By Mike Schindler, IVMF Program Manager of Community Services
In a continued effort to better serve Veterans and their families, the U.S. Department of Veterans Affairs’ Center for Innovation (VACI) joined forces in early April 2017 with Syracuse University and the Institute for Veterans and Military Families (IVMF) in a national pilot to demonstrate the merits of a community-based health care and services coordinated referral system within the Institute’s AmericaServes initiative. This pilot provides an alternative level of engagement where the VA has the ability to tap into ideas from external partners and co-develop innovative ideas of mutual interest to best serve America’s veterans and by extension, their family members.
Through IVMF’s AmericaServes’ Collective Impact initiative, the landmark strategic partnership between VACI and IVMF will provide “a more cohesive process….shared programming, ideas, and efficient delivery of resources aimed at quickly and directly improving the lives of veterans, service members and their families,” according to VACI.
This partnership to improve how services are delivered through innovation and community–based coordination could not be timelier.
In a recent white paper by Phillip Carter and Katherine Kidder, A CONTINUUM OF COLLABORATION: The Landscape of Community Efforts to Serve Veterans, research revealed that while veterans “may avail themselves to federal benefits such as VA health care or the GI Bill, veterans largely will turn to private and nonprofit activities at the local level for employment, education, housing and other forms of support.”
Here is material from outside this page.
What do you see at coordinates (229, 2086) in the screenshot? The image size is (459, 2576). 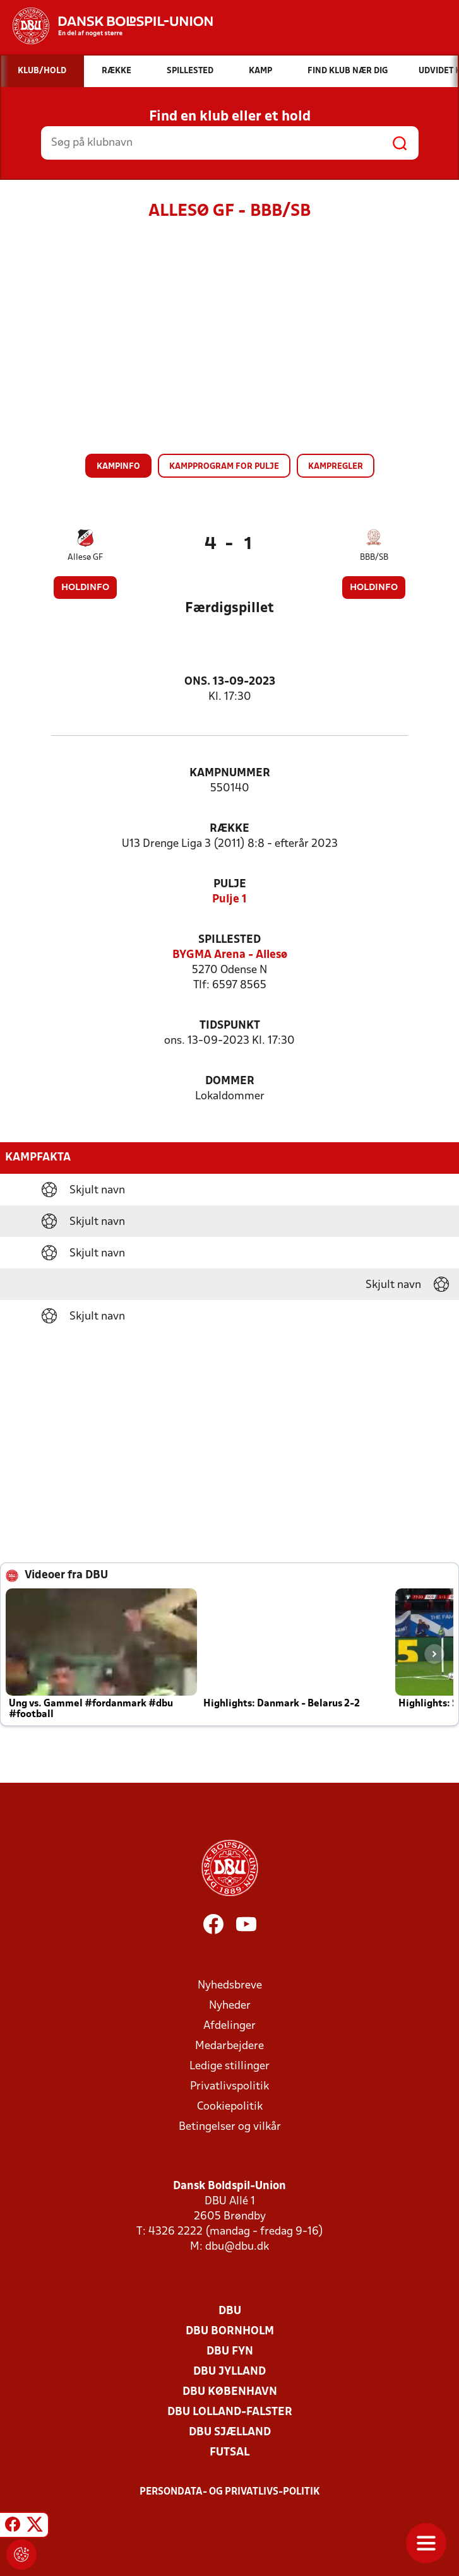 I see `Privatlivspolitik` at bounding box center [229, 2086].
By encouraging VA facilities and Centers to participate in a community-based, coordinated referral system that properly connects the veteran to the right community-based resource, the potential to ‘move the needle’ on ensuring service members more seamlessly transition from military service recognizes new-found opportunity to integrate community capacity, while recognizing where veterans often actually turn for services and care.
This innovative effort also speaks to the VA’s desire to be more proactive in their approach to working with its existing relationship with state agencies as well.
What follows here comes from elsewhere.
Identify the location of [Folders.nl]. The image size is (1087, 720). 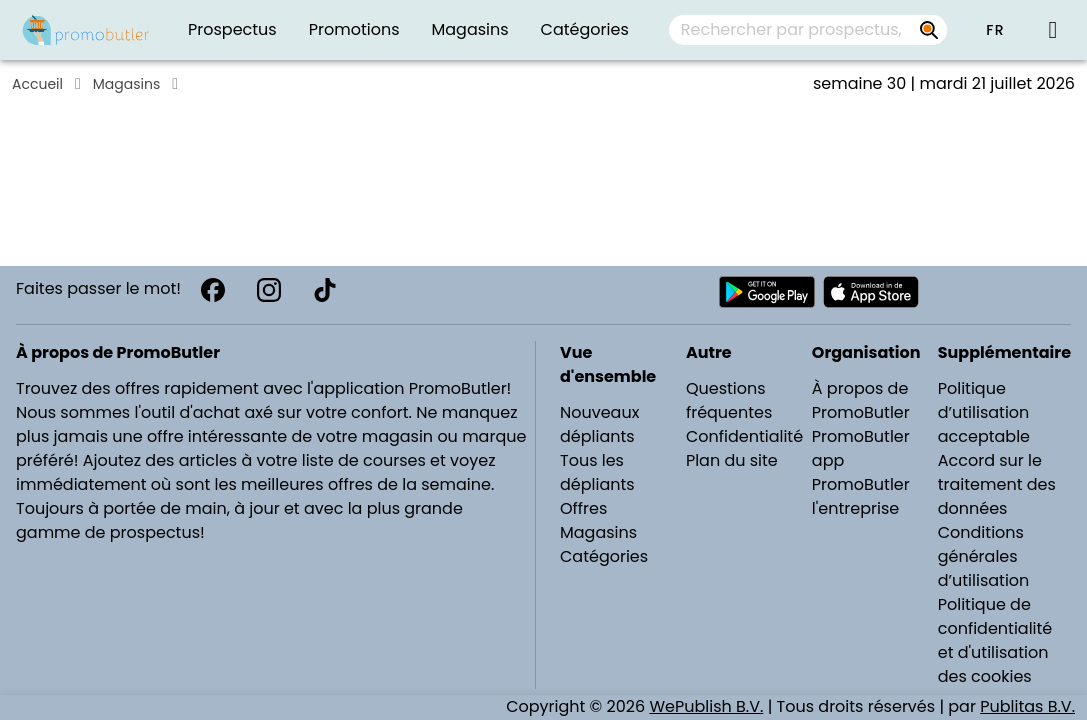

Alfie Alvarado-Ramos, the Director of Washington State Department of Veterans Affairs, hailed the effort as a move in the right direction. “The state is a critical government-to-government partner and not just a stakeholder. By establishing the enterprise MOU, it sets the stage for stronger collaboration and better services to veterans and their families not only among the federal VA and our community-based partners but also between our state and federal agencies.”
This partnership model enables the VA to problem solve and determine solutions that otherwise could not be found alone, or where solutions generate positive externalities to industries outside the VA. VACI’s forward-thinking approach to embracing this public-private model that leverages many assets dedicated to serving our military and veteran families is a positive step in the right direction – one that will send a message to communities and to our military and veteran families that the VA is committed to best-serving those who comprise the backbone of our national defense.